(Beginning of Data provided)

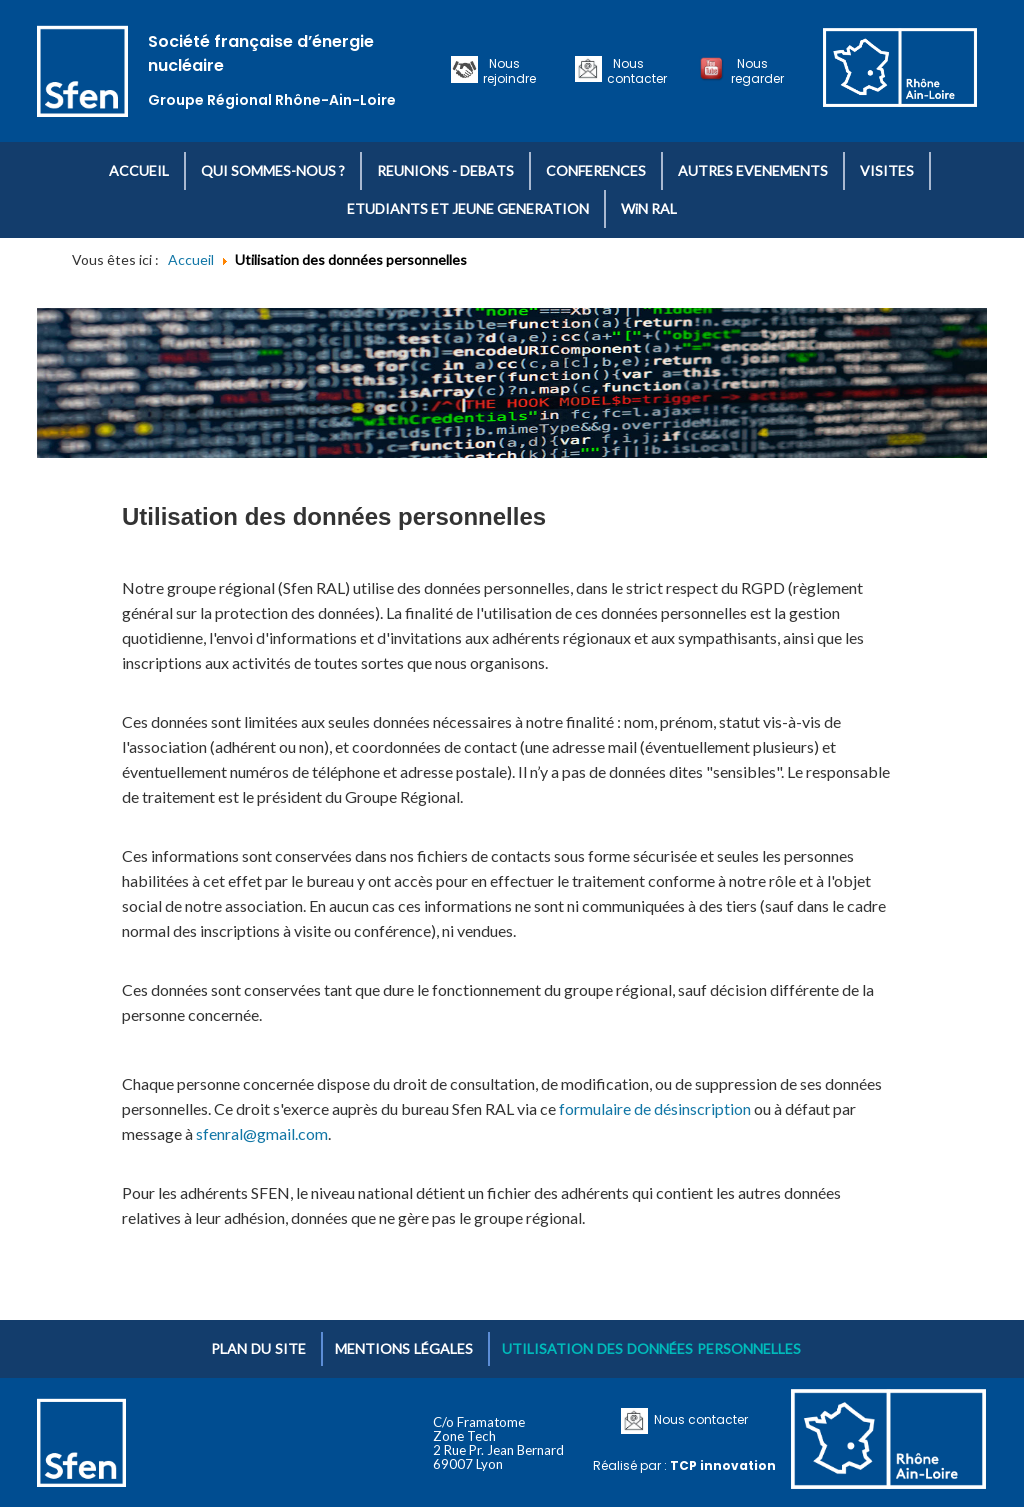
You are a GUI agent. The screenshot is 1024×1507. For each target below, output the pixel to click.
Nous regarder (757, 71)
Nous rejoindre (509, 71)
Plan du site (258, 1348)
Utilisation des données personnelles (651, 1348)
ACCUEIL (139, 170)
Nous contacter (637, 71)
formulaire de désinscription (655, 1108)
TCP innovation (723, 1465)
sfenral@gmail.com (262, 1133)
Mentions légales (404, 1348)
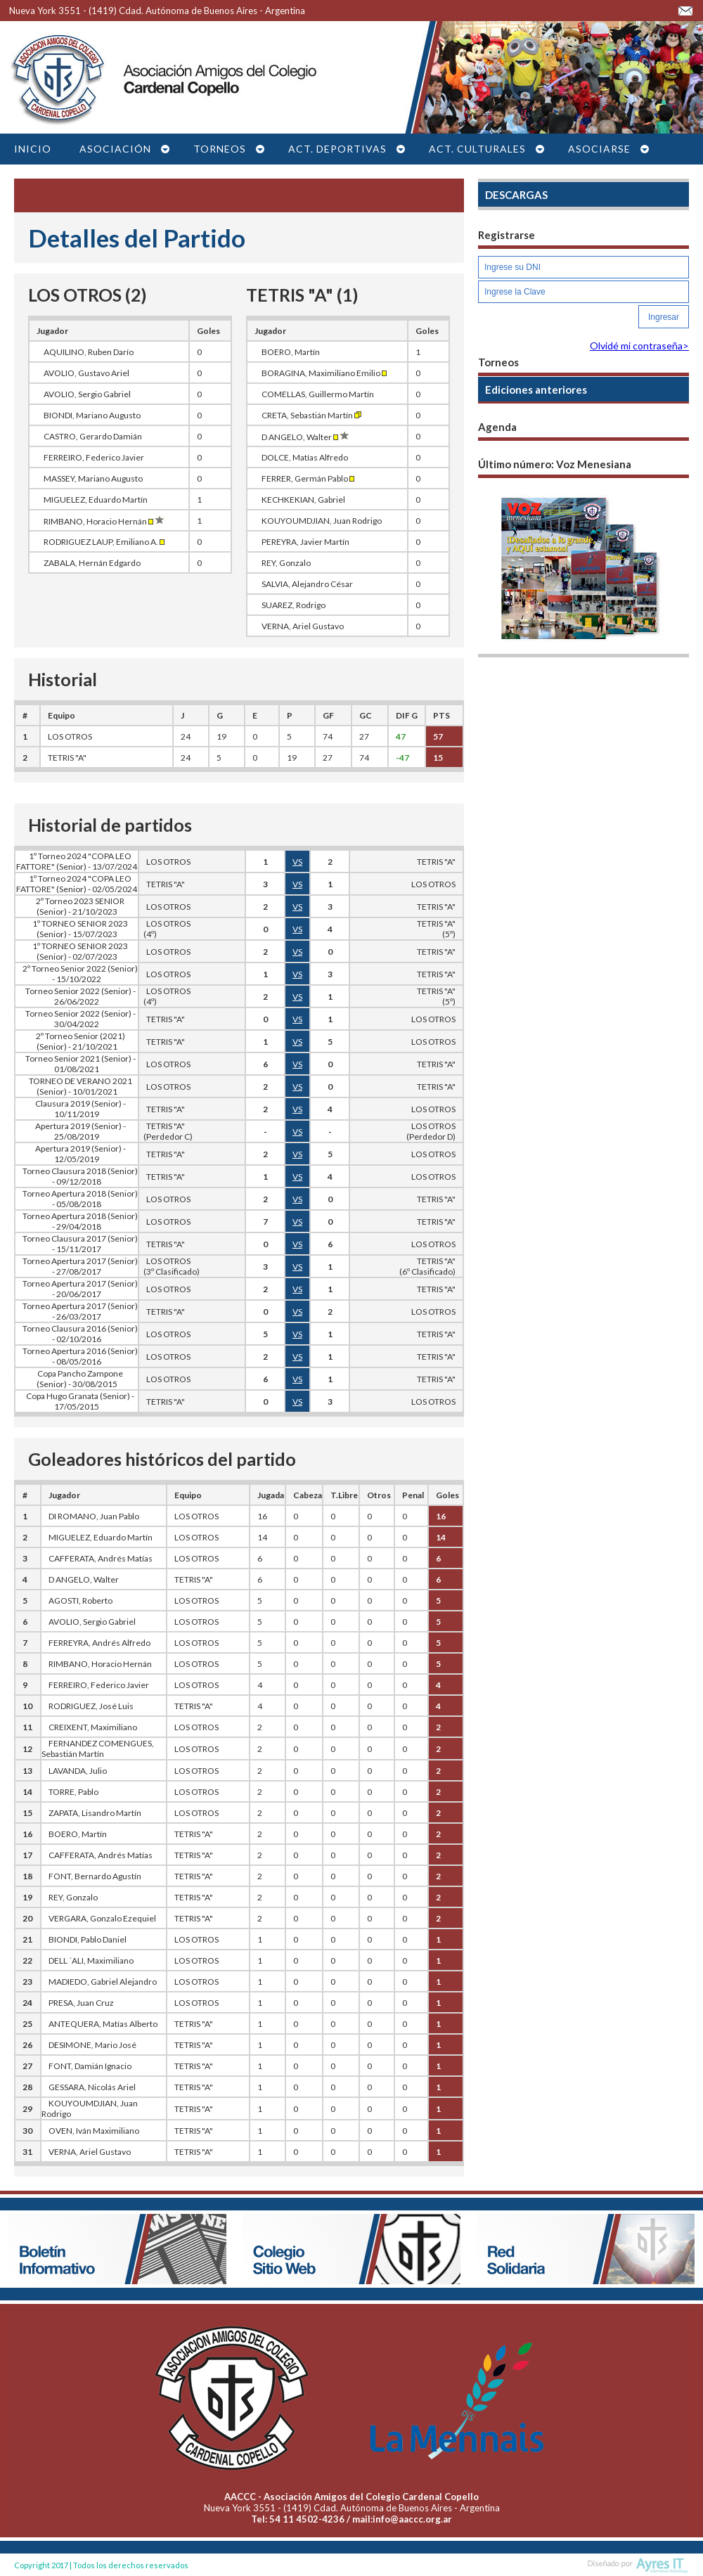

(End of Data provided)

* Activity: After removing the pictures, set down every record above exactly as it stands.

* Answer to this exercise:
You are a GUI agent. The screenshot is 1024×1507. For each target below, output the pixel to click.
Nous regarder (757, 71)
Nous rejoindre (509, 71)
Plan du site (258, 1348)
Utilisation des données personnelles (651, 1348)
ACCUEIL (139, 170)
Nous contacter (637, 71)
formulaire de désinscription (655, 1108)
TCP innovation (723, 1465)
sfenral@gmail.com (262, 1133)
Mentions légales (404, 1348)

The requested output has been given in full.